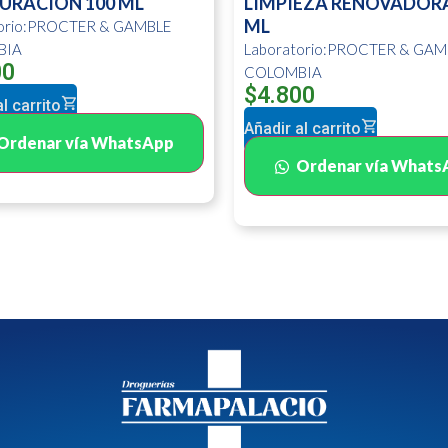
URACION 100 ML
LIMPIEZA RENOVADORA
ML
torio:PROCTER & GAMBLE
BIA
Laboratorio:PROCTER & GAM
00
COLOMBIA
$
4.800
l carrito
Añadir al carrito
Ordenar vía WhatsApp
Ordenar vía Whats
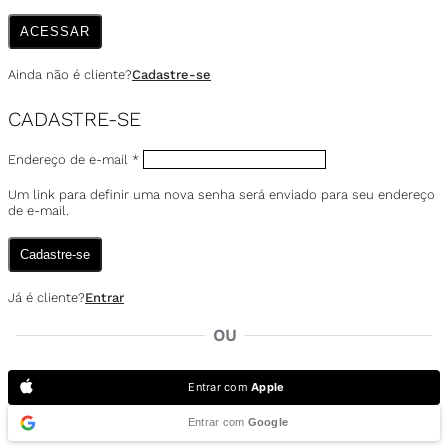
ACESSAR
Ainda não é cliente?
Cadastre-se
CADASTRE-SE
Endereço de e-mail
*
Um link para definir uma nova senha será enviado para seu endereço
de e-mail.
Cadastre-se
Já é cliente?
Entrar
OU
Entrar com
Apple
Entrar com
Google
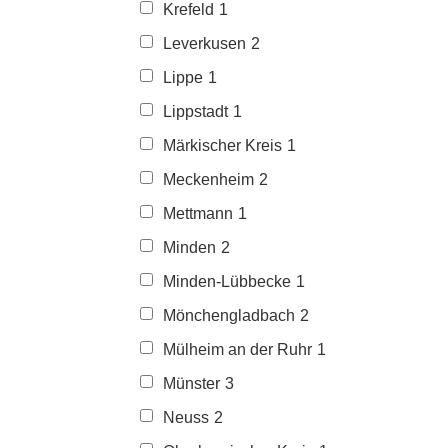
Krefeld
1
Leverkusen
2
Lippe
1
Lippstadt
1
Märkischer Kreis
1
Meckenheim
2
Mettmann
1
Minden
2
Minden-Lübbecke
1
Mönchengladbach
2
Mülheim an der Ruhr
1
Münster
3
Neuss
2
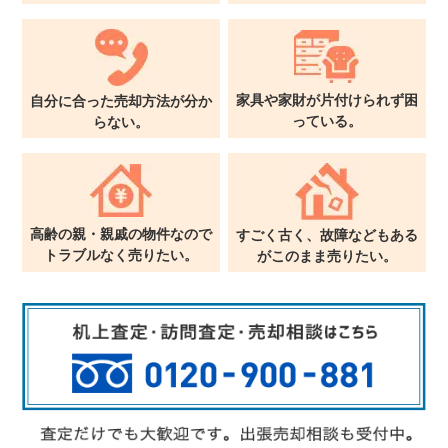
家具や家財が片付けられず
困
自分に合った売却方法が
分か
っている。
らない。
高齢の親・親戚の物件なので
すごく古く、故障などもある
トラブルなく売りたい。
が
このまま売りたい。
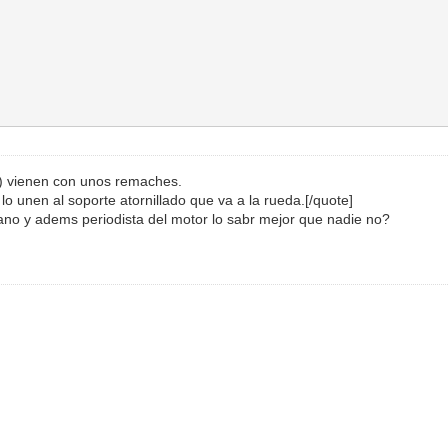
) vienen con unos remaches.
lo unen al soporte atornillado que va a la rueda.[/quote]
erano y adems periodista del motor lo sabr mejor que nadie no?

________________________

* Problem to solve
Go through the entries above, and wherever a line holds the word "Ordenar", copy that line.

* Result of this task
Ordenar vía WhatsApp
Ordenar vía Whats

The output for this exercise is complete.